Qual è il bene della Sardegna? Il bene per cui saremo disposti a spendere noi stessi? Le nostre spiagge o i nostri boschi, da Burcei ad Alghero? Non basta. I nostri nuraghi e le nostre chiese? Non basta. Credo che il bene della Sardegna siamo noi Sardi. Un bene per cui val la pena essere fieri delle nostre tradizioni fatte di nuraghi e chiese, un bene per cui val la pena indicare i nostri paesaggi come segno del Bello.
Noi Sardi che la nostra ospitalità tutti notano e indicano come diversa e più bella. Un’ospitalità che dai nostri genitori, nonni e da molti di noi è trattata come cosa sacra. Ospiti che ancora si meravigliano e ringraziano. Ospiti però. Ma la Sardegna, la sua cura, è affidata da millenni ai Sardi. Gli ultimi movimenti politico-amministrativi, ahimè, ci hanno fatto capire che i Sardi non credono nei loro conterranei. La Sardegna si spopola, ma questo non è un problema. Nessun sardo è reputato degno di ricoprire un incarico dirigenziale nella sanità isolana, ma questo non è un problema.
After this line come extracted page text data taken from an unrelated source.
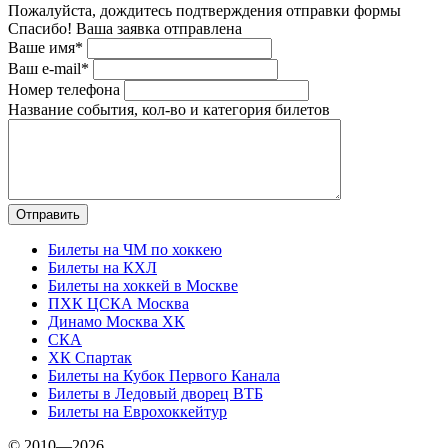
Пожалуйста, дождитесь подтверждения отправки формы
Спасибо! Ваша заявка отправлена
Ваше имя*
Ваш e-mail*
Номер телефона
Название события, кол-во и категория билетов
Билеты на ЧМ по хоккею
Билеты на КХЛ
Билеты на хоккей в Москве
ПХК ЦСКА Москва
Динамо Москва ХК
СКА
ХК Спартак
Билеты на Кубок Первого Канала
Билеты в Ледовый дворец ВТБ
Билеты на Еврохоккейтур
© 2010—2026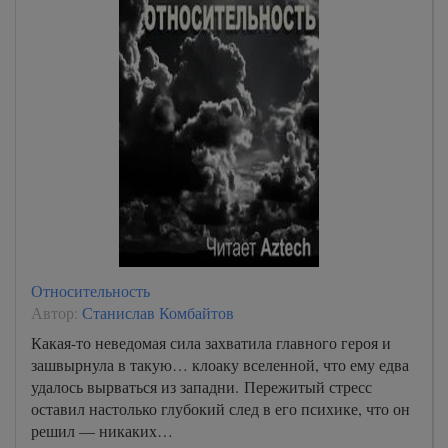
Относительность
Автор:
Станислав Комбайтов
Какая-то неведомая сила захватила главного героя и
зашвырнула в такую… клоаку вселенной, что ему едва
удалось вырваться из западни. Пережитый стресс
оставил настолько глубокий след в его психике, что он
решил — никаких…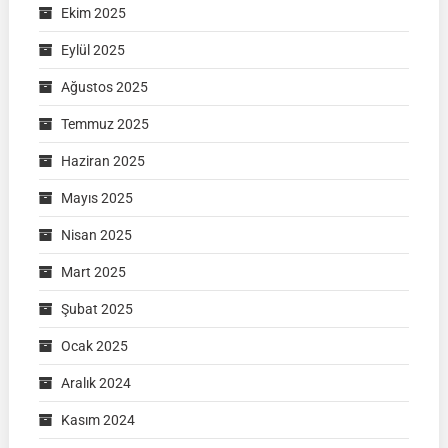
Ekim 2025
Eylül 2025
Ağustos 2025
Temmuz 2025
Haziran 2025
Mayıs 2025
Nisan 2025
Mart 2025
Şubat 2025
Ocak 2025
Aralık 2024
Kasım 2024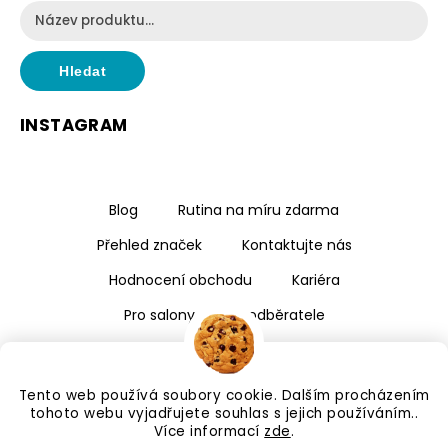
Hledat
INSTAGRAM
Blog
Rutina na míru zdarma
Přehled značek
Kontaktujte nás
Hodnocení obchodu
Kariéra
Pro salony a velkoodběratele
Tento web používá soubory cookie. Dalším procházením
tohoto webu vyjadřujete souhlas s jejich používáním..
Více informací
zde
.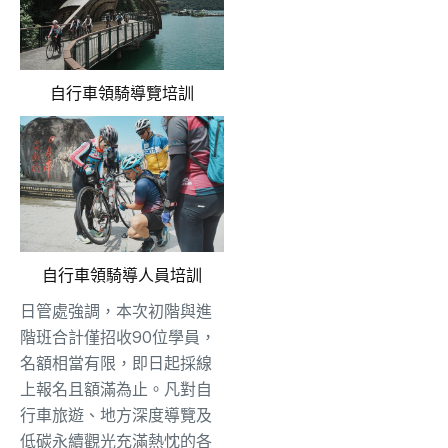
自行車領騎導覽培訓
自行車領騎導人員培訓
日管處強調，本次初階與進
階班合計僅招收90位學員，
名額相當有限，即日起採線
上報名且額滿為止。凡對自
行車旅遊、地方深度導覽及
低碳永續觀光充滿熱忱的各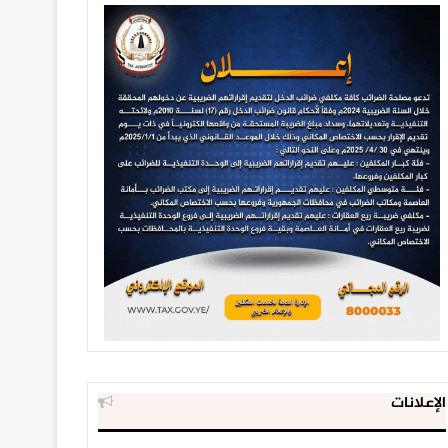
الإعلانات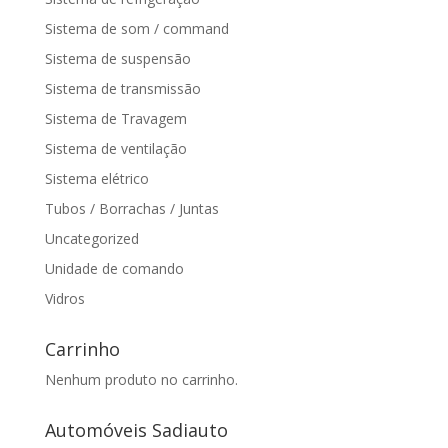
Sistema de som / command
Sistema de suspensão
Sistema de transmissão
Sistema de Travagem
Sistema de ventilação
Sistema elétrico
Tubos / Borrachas / Juntas
Uncategorized
Unidade de comando
Vidros
Carrinho
Nenhum produto no carrinho.
Automóveis Sadiauto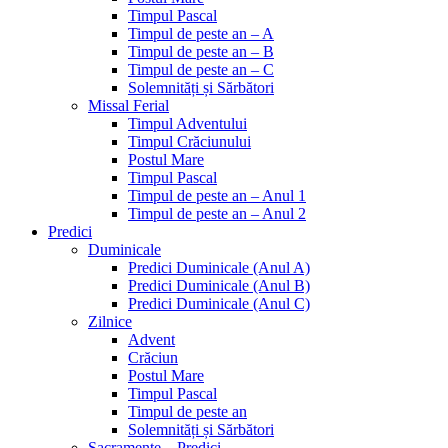
Timpul Pascal
Timpul de peste an – A
Timpul de peste an – B
Timpul de peste an – C
Solemnități și Sărbători
Missal Ferial
Timpul Adventului
Timpul Crăciunului
Postul Mare
Timpul Pascal
Timpul de peste an – Anul 1
Timpul de peste an – Anul 2
Predici
Duminicale
Predici Duminicale (Anul A)
Predici Duminicale (Anul B)
Predici Duminicale (Anul C)
Zilnice
Advent
Crăciun
Postul Mare
Timpul Pascal
Timpul de peste an
Solemnități și Sărbători
Sacramente – Predici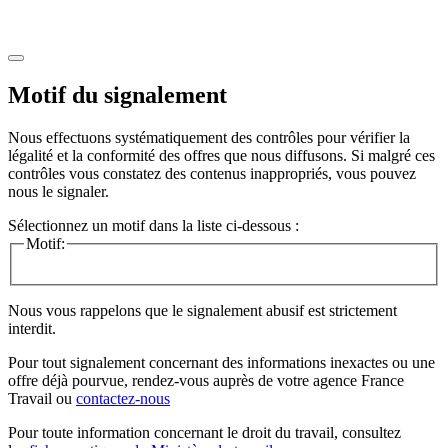
Motif du signalement
Nous effectuons systématiquement des contrôles pour vérifier la
légalité et la conformité des offres que nous diffusons. Si malgré ces
contrôles vous constatez des contenus inappropriés, vous pouvez
nous le signaler.
Sélectionnez un motif dans la liste ci-dessous :
Motif:
Nous vous rappelons que le signalement abusif est strictement
interdit.
Pour tout signalement concernant des
informations inexactes
ou une
offre déjà pourvue
, rendez-vous auprès de votre agence France
Travail ou
contactez-nous
Pour toute information concernant le
droit du travail
, consultez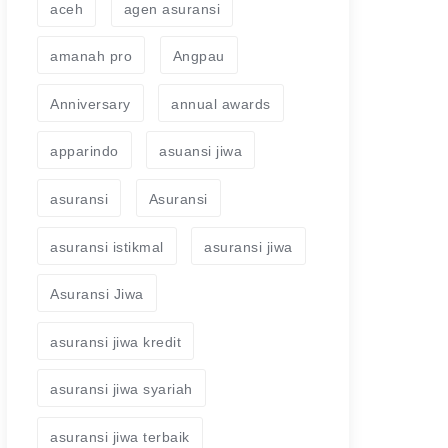
aceh
agen asuransi
amanah pro
Angpau
Anniversary
annual awards
apparindo
asuansi jiwa
asuransi
Asuransi
asuransi istikmal
asuransi jiwa
Asuransi Jiwa
asuransi jiwa kredit
asuransi jiwa syariah
asuransi jiwa terbaik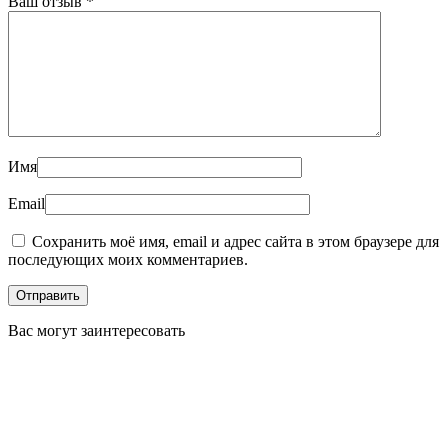
Ваш отзыв
*
Имя
Email
Сохранить моё имя, email и адрес сайта в этом браузере для
последующих моих комментариев.
Вас могут заинтересовать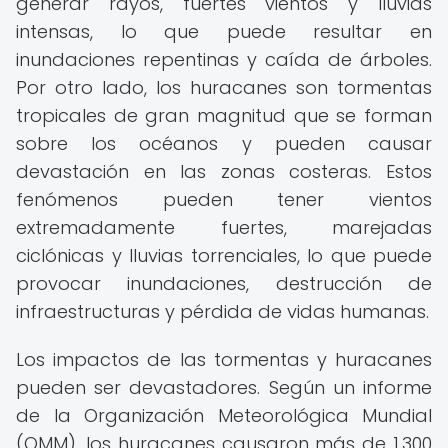
generar rayos, fuertes vientos y lluvias
intensas, lo que puede resultar en
inundaciones repentinas y caída de árboles.
Por otro lado, los huracanes son tormentas
tropicales de gran magnitud que se forman
sobre los océanos y pueden causar
devastación en las zonas costeras. Estos
fenómenos pueden tener vientos
extremadamente fuertes, marejadas
ciclónicas y lluvias torrenciales, lo que puede
provocar inundaciones, destrucción de
infraestructuras y pérdida de vidas humanas.
Los impactos de las tormentas y huracanes
pueden ser devastadores. Según un informe
de la Organización Meteorológica Mundial
(OMM), los huracanes causaron más de 1.300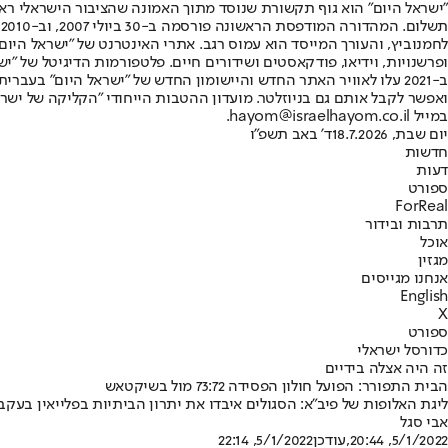
"ישראל היום" הוא גוף תקשורת שנוסד מתוך האמונה שהציבור הישראלי ראוי 
ת
ופרשנויות, וידיאו, פודקאסטים ושידורים חיים. פלטפורמות הדיגיטל של "ישרא
ב-2021 עלו לאוויר האתר החדש והיישומון החדש של "ישראל היום" בע
ואפשר לקבל אותם גם בניוזלטר. מועדון ההטבות הייחודי "הקליקה של ישרא
במייל hayom@israelhayom.co.il.
יום שבת, 18.7.2026
ד' באב תשפ"ו
חדשות
דעות
ספורט
ForReal
תרבות ובידור
אוכל
מגזין
אנחנו מגייסים
English
X
ספורט
כדורסל ישראלי
זה היה אצלה בידיים
הבית התפורר: הפועל חולון הפסידה 73:72 מול בשיקטאש
ליגת האלופות של פיב"א: הסגולים איבדו את יתרון הביתיות בפלייאין בעקבות סל מאוחר של ווייטהד • 18 נקודות של רפי מנקו, הפעם לא הספ
אבי סגל
5/1/2022, 20:44
,עודכן
5/1/2022, 22:14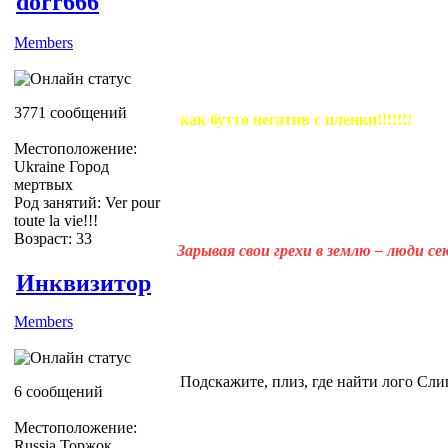
dorr666
Members
3771 сообщений
как бутто негатив с пленки!!!!!!!
Местоположение:
Ukraine Город
мертвых
Род занятий: Ver pour
toute la vie!!!
Возраст: 33
Зарывая свои грехи в землю – люди с
Инквизитор
Members
Подскажите, плиз, где найти лого Сли
6 сообщений
Местоположение:
Russia Торжок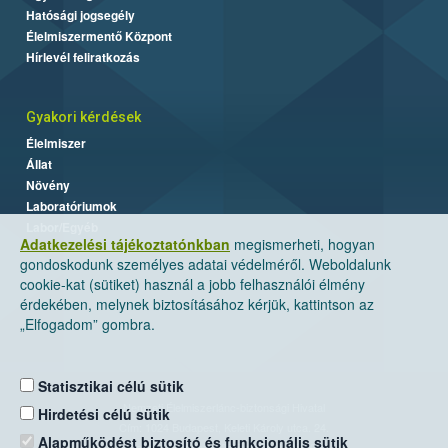
Hatósági jogsegély
Élelmiszermentő Központ
Hírlevél feliratkozás
Gyakori kérdések
Élelmiszer
Állat
Növény
Laboratóriumok
Labor/Egyéb
Adatkezelési tájékoztatónkban
megismerheti, hogyan
gondoskodunk személyes adatai védelméről. Weboldalunk
cookie-kat (sütiket) használ a jobb felhasználói élmény
érdekében, melynek biztosításához kérjük, kattintson az
„Elfogadom” gombra.
Statisztikai célú sütik
Nemzeti Élelmiszerlánc-biztonsági Hivatal
Hirdetési célú sütik
Cím: 1024 Budapest, Keleti Károly utca. 24.
Alapműködést biztosító és funkcionális sütik
Levelezési cím: 1525 Budapest. Pf. 30.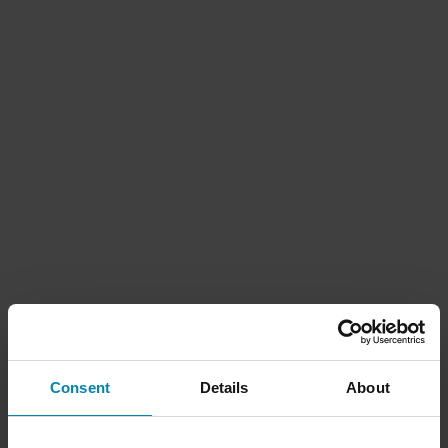
Consent
Details
About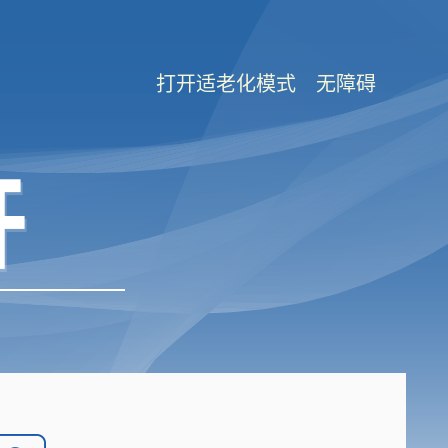
打开适老化模式
无障碍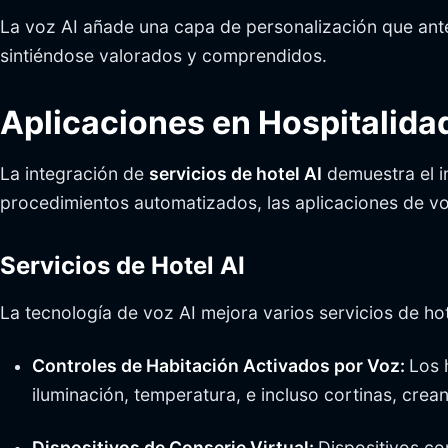
La voz AI añade una capa de personalización que antes
sintiéndose valorados y comprendidos.
Aplicaciones en Hospitalida
La integración de
servicios de hotel AI
demuestra el i
procedimientos automatizados, las aplicaciones de vo
Servicios de Hotel AI
La tecnología de voz AI mejora varios servicios de ho
Controles de Habitación Activados por Voz:
Los 
iluminación, temperatura, e incluso cortinas, crea
Dispositivos de Conserje Virtual:
Dispositivos co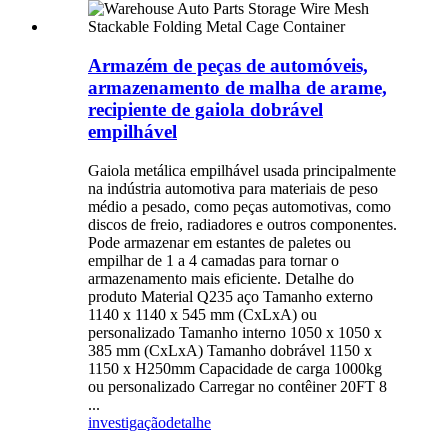
Armazém de peças de automóveis,
armazenamento de malha de arame,
recipiente de gaiola dobrável
empilhável
Gaiola metálica empilhável usada principalmente
na indústria automotiva para materiais de peso
médio a pesado, como peças automotivas, como
discos de freio, radiadores e outros componentes.
Pode armazenar em estantes de paletes ou
empilhar de 1 a 4 camadas para tornar o
armazenamento mais eficiente. Detalhe do
produto Material Q235 aço Tamanho externo
1140 x 1140 x 545 mm (CxLxA) ou
personalizado Tamanho interno 1050 x 1050 x
385 mm (CxLxA) Tamanho dobrável 1150 x
1150 x H250mm Capacidade de carga 1000kg
ou personalizado Carregar no contêiner 20FT 8
...
investigação
detalhe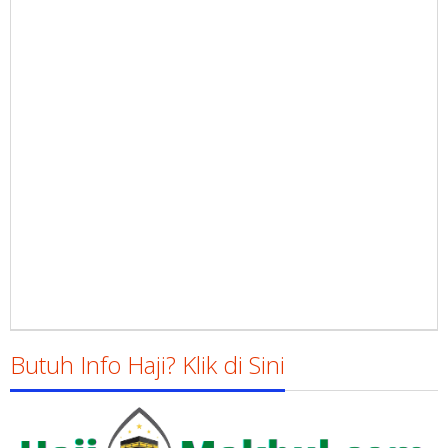
Butuh Info Haji? Klik di Sini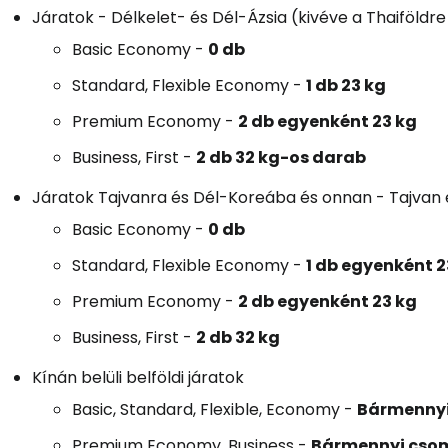
Járatok - Délkelet- és Dél-Ázsia (kivéve a Thaiföldre
Basic Economy
-
0 db
Standard, Flexible Economy
-
1 db 23 kg
Premium Economy
-
2 db egyenként 23 kg
Business, First
-
2 db 32 kg-os darab
Járatok Tajvanra és Dél-Koreába és onnan - Tajvan
Basic Economy
-
0 db
Standard, Flexible Economy
-
1 db egyenként 2
Premium Economy
-
2 db egyenként 23 kg
Business, First
-
2 db 32 kg
Kínán belüli belföldi járatok
Basic, Standard, Flexible, Economy
-
Bármennyi 
Premium Economy, Business
-
Bármennyi csoma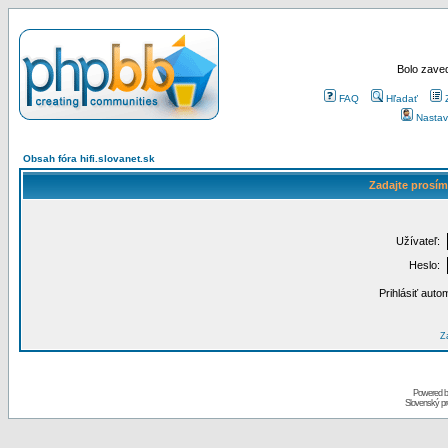
Bolo zaved
FAQ
Hľadať
Nastav
Obsah fóra hifi.slovanet.sk
Zadajte prosím
Užívateľ:
Heslo:
Prihlásiť auto
Za
Powered 
Slovenský p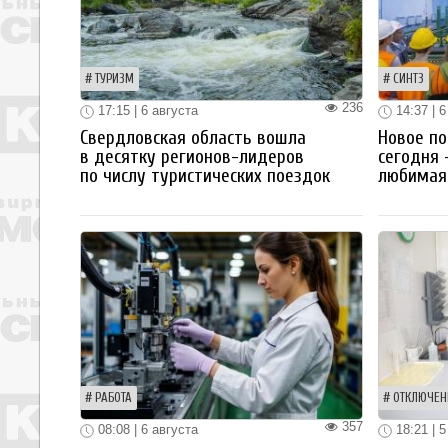
ТУРИЗМ
СИНТЗ
236
17:15 | 6 августа
14:37 | 6
Свердловская область вошла
Новое по
в десятку регионов-лидеров
сегодня 
по числу туристических поездок
любимая 
РАБОТА
ОТКЛЮЧЕН
357
08:08 | 6 августа
18:21 | 5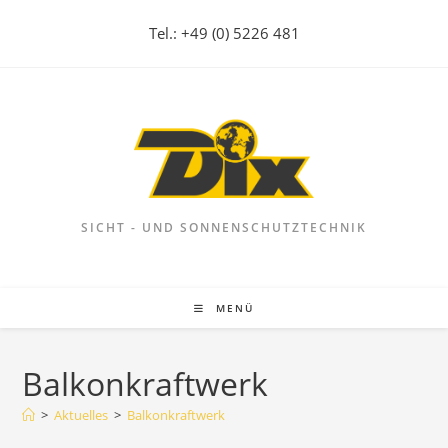
Zum
Tel.: +49 (0) 5226 481
Inhalt
springen
SICHT - UND SONNENSCHUTZTECHNIK
MENÜ
Balkonkraftwerk
>
Aktuelles
>
Balkonkraftwerk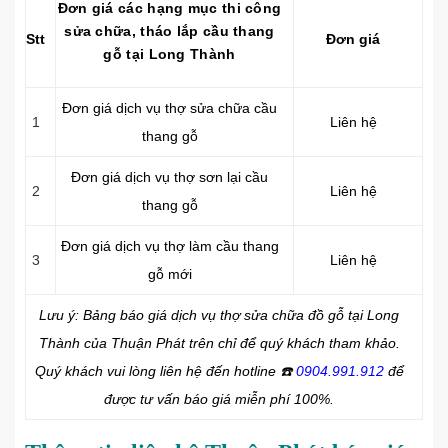
Đơn giá các hạng mục thi công
sửa chữa, tháo lắp cầu thang
Stt
Đơn giá
gỗ tại Long Thành
Đơn giá dịch vụ thợ sửa chữa cầu
1
Liên hệ
thang gỗ
Đơn giá dịch vụ thợ sơn lại cầu
2
Liên hệ
thang gỗ
Đơn giá dịch vụ thợ làm cầu thang
3
Liên hệ
gỗ mới
Lưu ý: Bảng báo giá dịch vụ thợ sửa chữa đồ gỗ tại Long
Thành của Thuận Phát trên chỉ để quý khách tham khảo.
Quý khách vui lòng liên hệ đến hotline
☎️
0904.991.912
để
được tư vấn báo giá miễn phí 100%.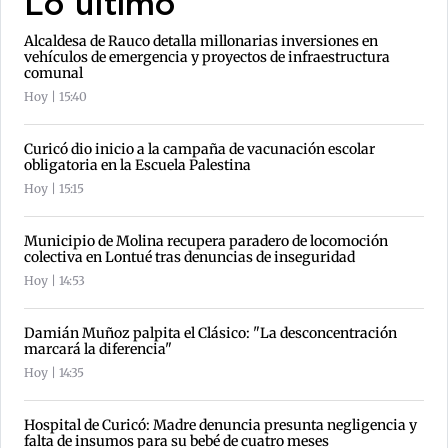
Lo último
Alcaldesa de Rauco detalla millonarias inversiones en
vehículos de emergencia y proyectos de infraestructura
comunal
Hoy | 15:40
Curicó dio inicio a la campaña de vacunación escolar
obligatoria en la Escuela Palestina
Hoy | 15:15
Municipio de Molina recupera paradero de locomoción
colectiva en Lontué tras denuncias de inseguridad
Hoy | 14:53
Damián Muñoz palpita el Clásico: "La desconcentración
marcará la diferencia"
Hoy | 14:35
Hospital de Curicó: Madre denuncia presunta negligencia y
falta de insumos para su bebé de cuatro meses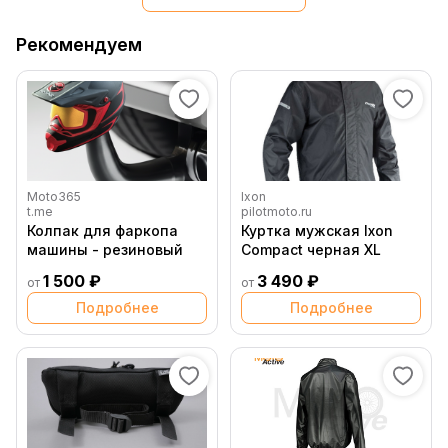
Рекомендуем
Moto365
Ixon
t.me
pilotmoto.ru
Колпак для фаркопа
Куртка мужская Ixon
машины - резиновый
Compact черная XL
1 500 ₽
3 490 ₽
от
от
Подробнее
Подробнее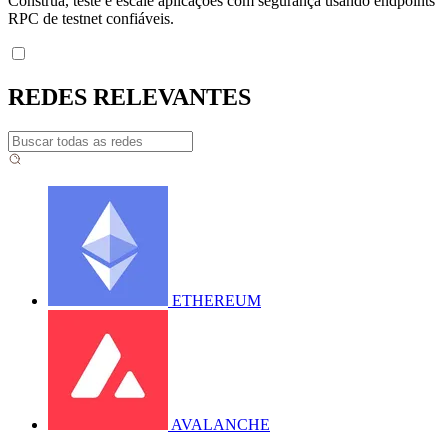
Construa, teste e escale aplicações com segurança usando endpoints
RPC de testnet confiáveis.
REDES RELEVANTES
ETHEREUM
AVALANCHE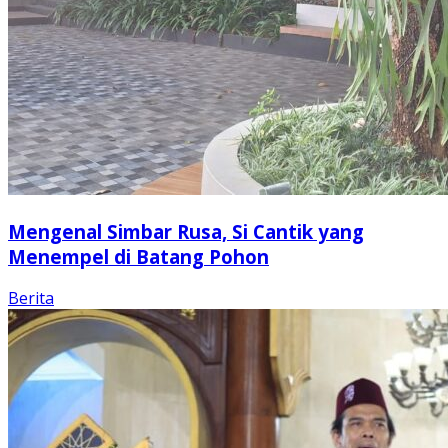
Mengenal Simbar Rusa, Si Cantik yang
Menempel di Batang Pohon
Berita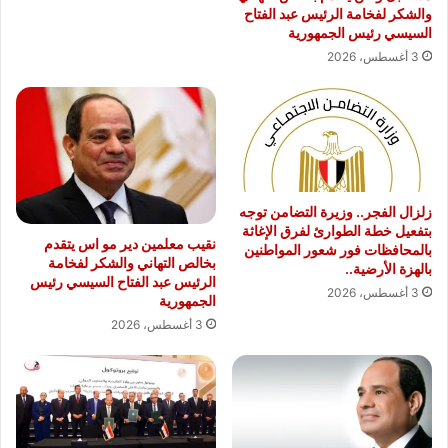
والشكر لفخامة الرئيس عبد الفتاح
السيسي رئيس الجمهورية
3 أغسطس، 2026
زلزال الفجر.. وزيرة التضامن توجه
بتفعيل خطة الطوارئ لفرق الإغاثة
نقيب معلمين دير مو اس يتقدم
بالمحافظات فور شعور المواطنين
بخالص التهاني والشكر لفخامة
بالهزة الأرضية..
الرئيس عبد الفتاح السيسي رئيس
3 أغسطس، 2026
الجمهورية
3 أغسطس، 2026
Le Università (il centro di ogni rivincita culturale e sociale) vengono gestite avendo come fine il potere a prescindere dalla Sardegna e non come una fucina di sapere, ma questo non è un problema.
È un’utopia chiedere che l’ospite venga trattato come tale e il ‘padrone di casa’ (se così possiamo osare) venga messo in grado di prendersi cura sempre meglio delle persone e dei luoghi di cui è responsabile? Quindi Università, sostegno alla natalità e uno sguardo di ‘simpatia’ (almeno quello) per le eccellenze tra i Sardi.